Sean Thackrey :: Wine Maker

Sean Thackrey :: Wine Maker

Wednesday, February 20, 2013

Detail and Anecdote

Vittore Carpaccio (1472-1526), The Healing of the Madman, Tempera, c. 1496,  365x389cm., Venice, Accademia.

Until now, after a visit to the Accademia, I had forgotten how enormous some of the most famous Venetian paintings are, and therefore how absurd it is to try to understand them in art book reproductions; it's like reading a violently condensed version of War and Peace or the Canterbury Tales, the essence of the real work being that it's not condensed.

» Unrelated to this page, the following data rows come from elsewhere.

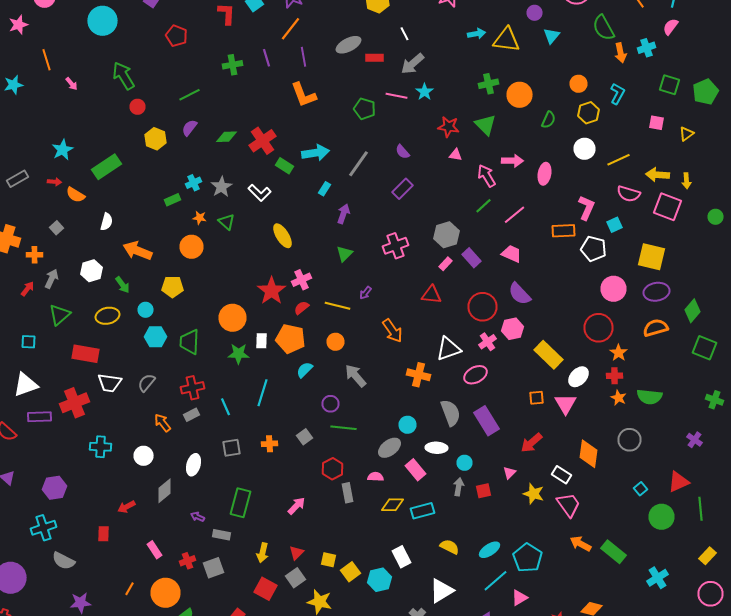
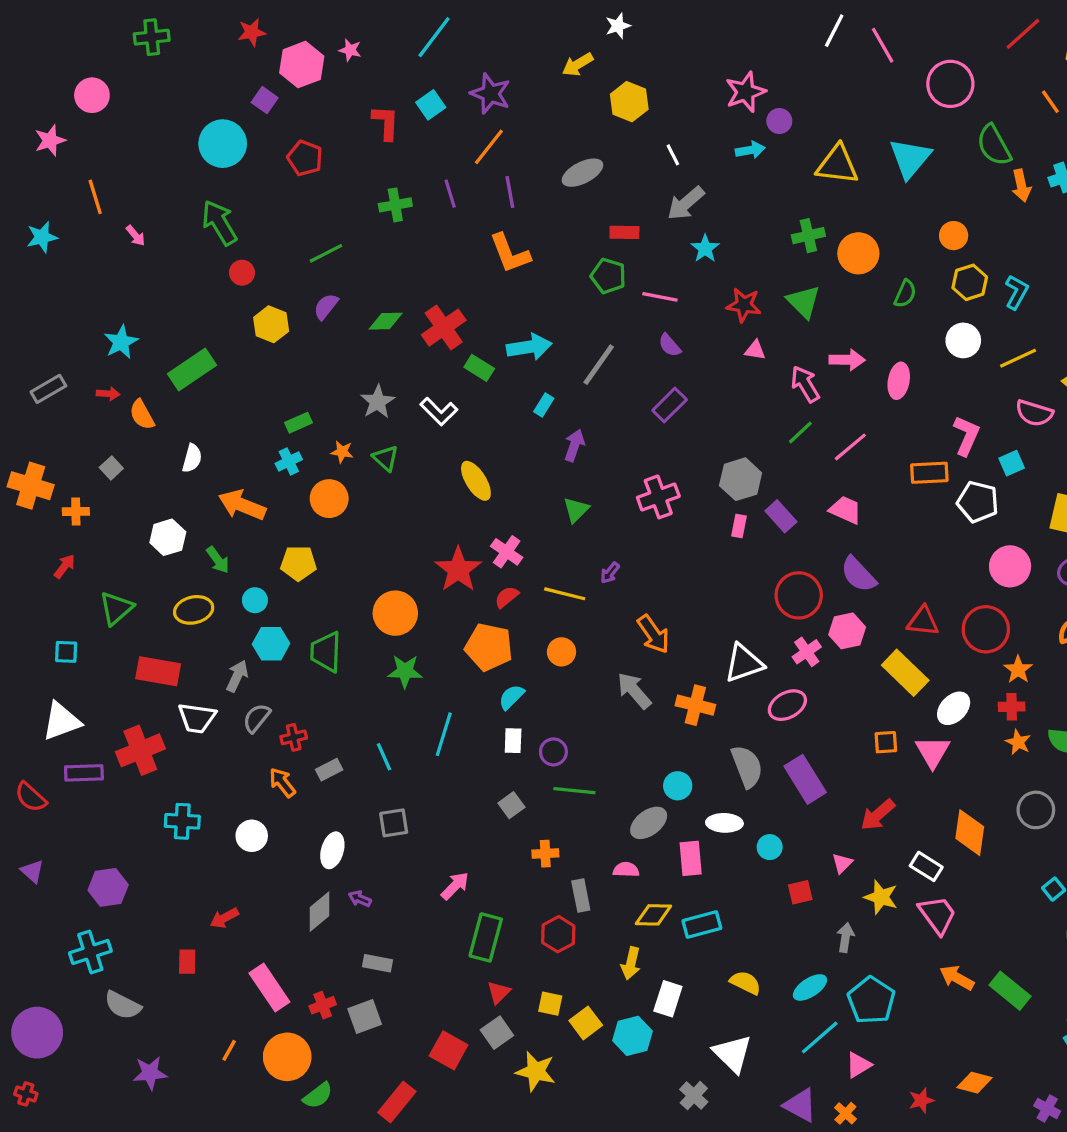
purple circle: (534, 13) -> (779, 121), moved
cyan circle: (102, 21) -> (223, 144), moved
cyan arrow: (476, 34) -> (750, 150), moved
cyan triangle: (552, 36) -> (910, 158), size x1.6
red rectangle: (374, 58) -> (624, 232), moved
cyan L-shape: (618, 94) -> (1017, 292), moved
pink line: (396, 96) -> (660, 297), moved
cyan cross: (194, 183) -> (289, 461), moved
orange semicircle: (76, 195) -> (142, 415), turned 30
pink rectangle: (446, 264) -> (739, 526), turned -32
gray arrow: (52, 279) -> (237, 676), moved
pink cross: (302, 280) -> (507, 552), turned -30
red triangle: (432, 295) -> (923, 621), moved
white rectangle: (262, 341) -> (513, 741), moved
gray arrow: (356, 376) -> (634, 691), moved
red cross: (192, 388) -> (294, 737), moved, size x0.7
orange cross: (270, 444) -> (545, 854), moved
red hexagon: (332, 469) -> (558, 934), moved
pink rectangle: (416, 470) -> (691, 858), turned 35
gray arrow: (458, 487) -> (845, 937), moved
gray diamond: (164, 491) -> (319, 912), moved
green rectangle: (240, 503) -> (486, 937), moved
pink arrow: (296, 506) -> (455, 886), moved
purple arrow: (198, 517) -> (360, 899), moved
pink rectangle: (154, 550) -> (269, 987), size x1.6
yellow arrow: (262, 553) -> (631, 963), moved
white rectangle: (402, 557) -> (668, 999), turned 45
white triangle: (442, 591) -> (733, 1054), turned -44

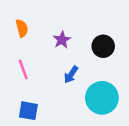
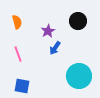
black circle: (103, 46) -> (78, 21), moved
blue arrow: (71, 75) -> (55, 48), moved

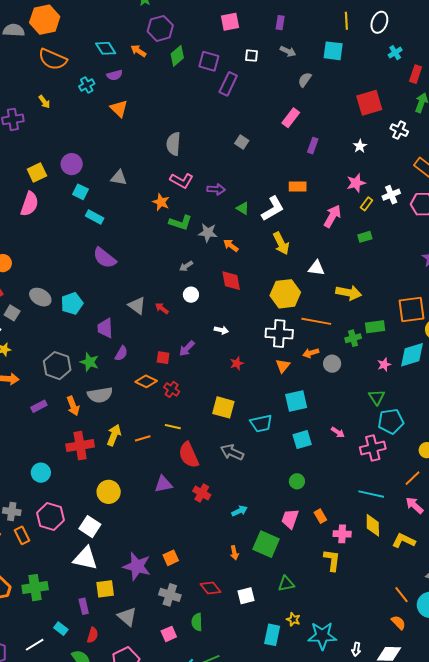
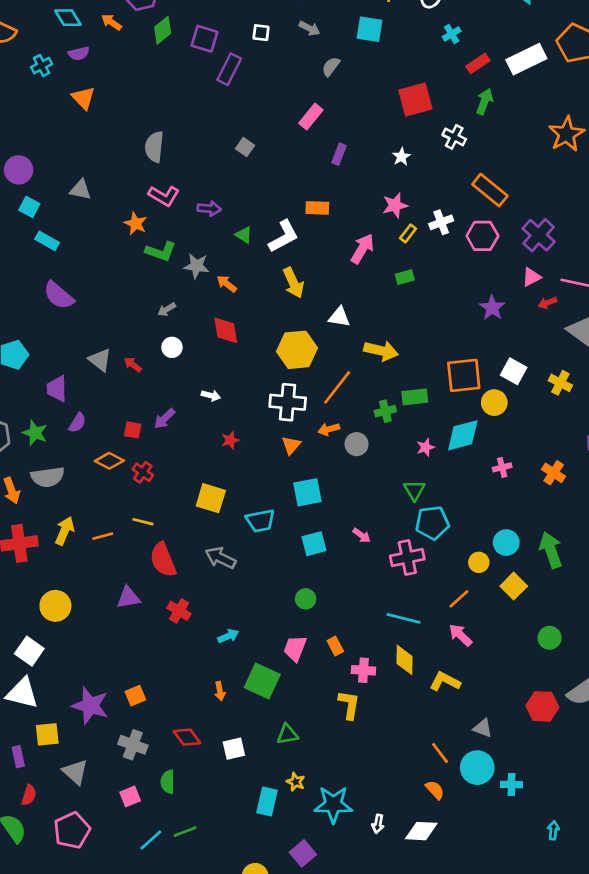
red rectangle: (416, 74) -> (478, 63), turned 36
orange line: (316, 321) -> (337, 387), turned -64

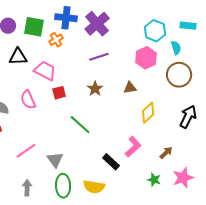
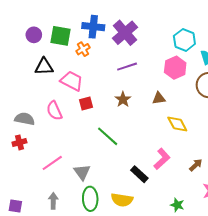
yellow diamond: (148, 113) -> (177, 124), turned -75
green star: (154, 180) -> (177, 205), moved

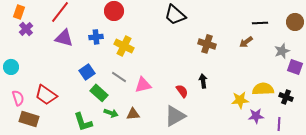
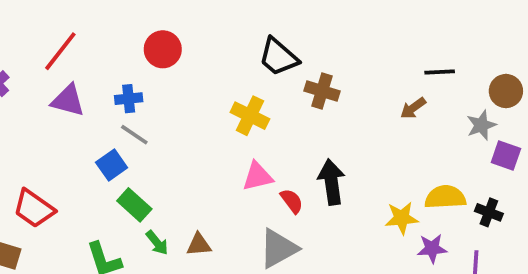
brown circle: (295, 22) -> (506, 91), moved
brown cross: (207, 44) -> (322, 91), moved
yellow cross: (124, 46) -> (250, 116), moved
gray line: (119, 77) -> (134, 135), moved
black arrow: (203, 81) -> (332, 182), size x1.6
pink triangle: (143, 85) -> (258, 176), moved
green arrow: (111, 113) -> (157, 243), turned 32

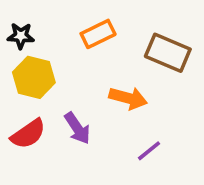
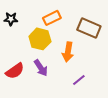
yellow hexagon: (34, 77) -> (40, 39), moved
orange arrow: (128, 98) -> (68, 52), turned 84

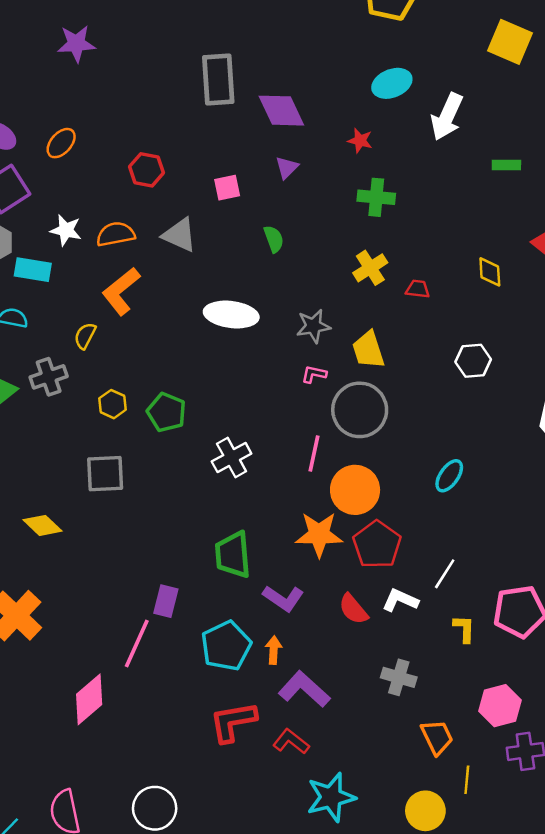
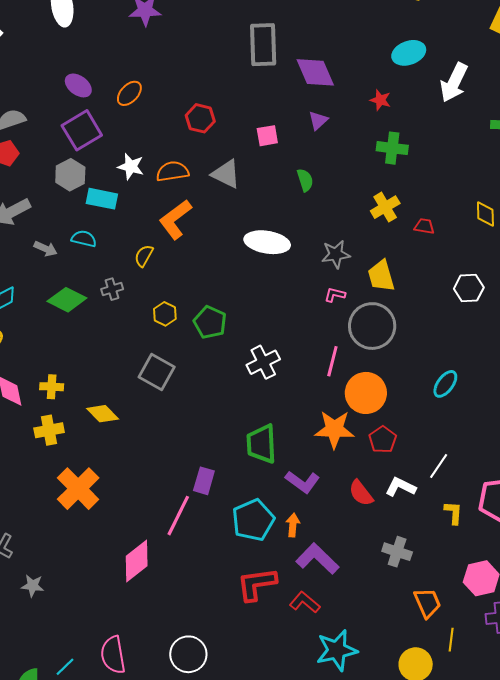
gray cross: (49, 377) -> (112, 289), size x0.7
gray square: (105, 474) -> (157, 372), turned 30
red pentagon: (377, 545) -> (383, 440), size x0.7

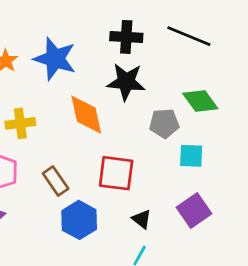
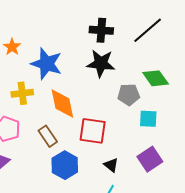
black line: (189, 36) -> (148, 30), turned -64
blue star: (55, 59) -> (47, 64), moved
orange diamond: (86, 115) -> (62, 104), moved

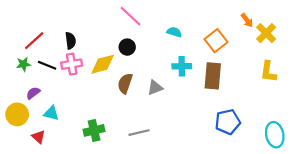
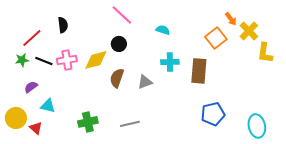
black semicircle: (71, 41) -> (63, 25), moved
orange square: (216, 41) -> (216, 38), moved
yellow L-shape: (268, 72) -> (265, 53), moved
yellow circle: (17, 114) -> (16, 118), moved

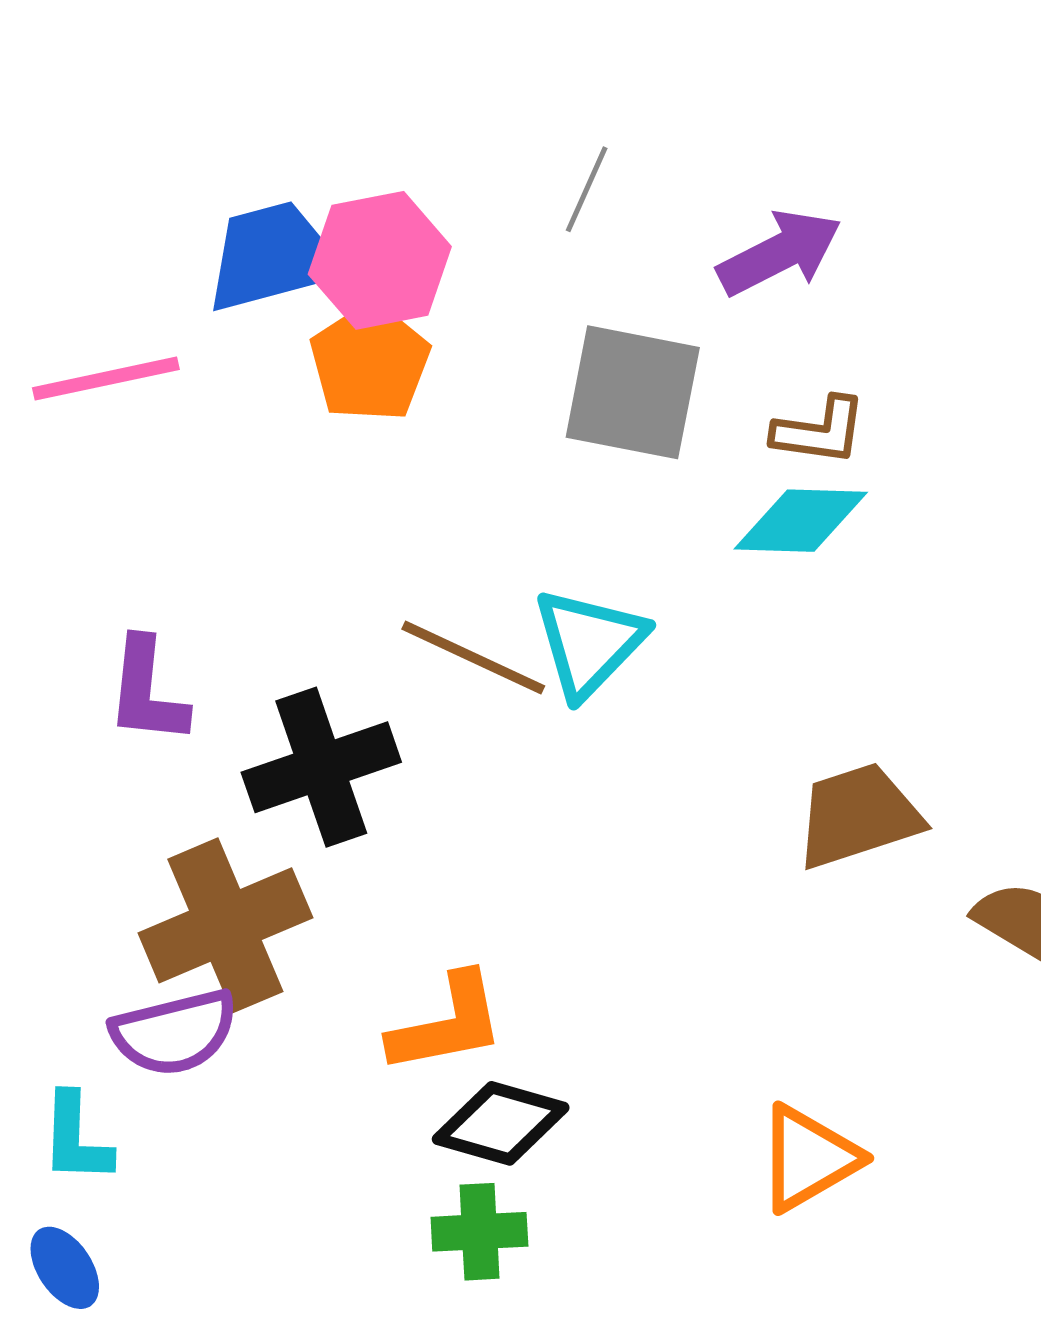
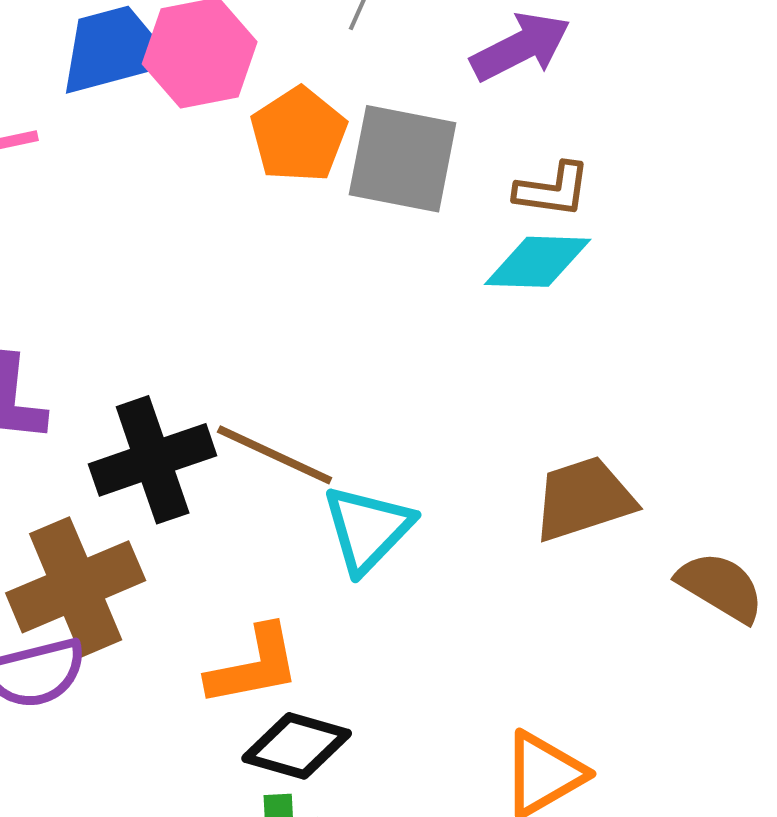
orange pentagon: (370, 362) -> (299, 135), moved
cyan triangle: (589, 643) -> (368, 529), moved
brown line: (473, 658) -> (275, 455), moved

These all are works meant to be browsed and savored for their richness of detail and anecdote, the inexhaustible mess of existence. Take, for example, this exceedingly bright little dog, become ghostly after 500 years, no bigger in the actual paint than on most computer screens, yet a single snapshot detail from a Carpaccio the size of a basketball court; the number of similar details in this one painting is enough for hours of pleasure, a simple fact lost nearly entirely when seen in "reproduction", where whatever the color fidelity, the simple reduction in size has already rendered such "details", which are in effect the essence of such painting, effectively invisible.

click to zoom
Notice our little dog with so much snarky attitude is a mere speck at the bottom of the painting, completely invisible in reproductions, which is sort of my point. That is to say, one should look at paintings like this, only as an original.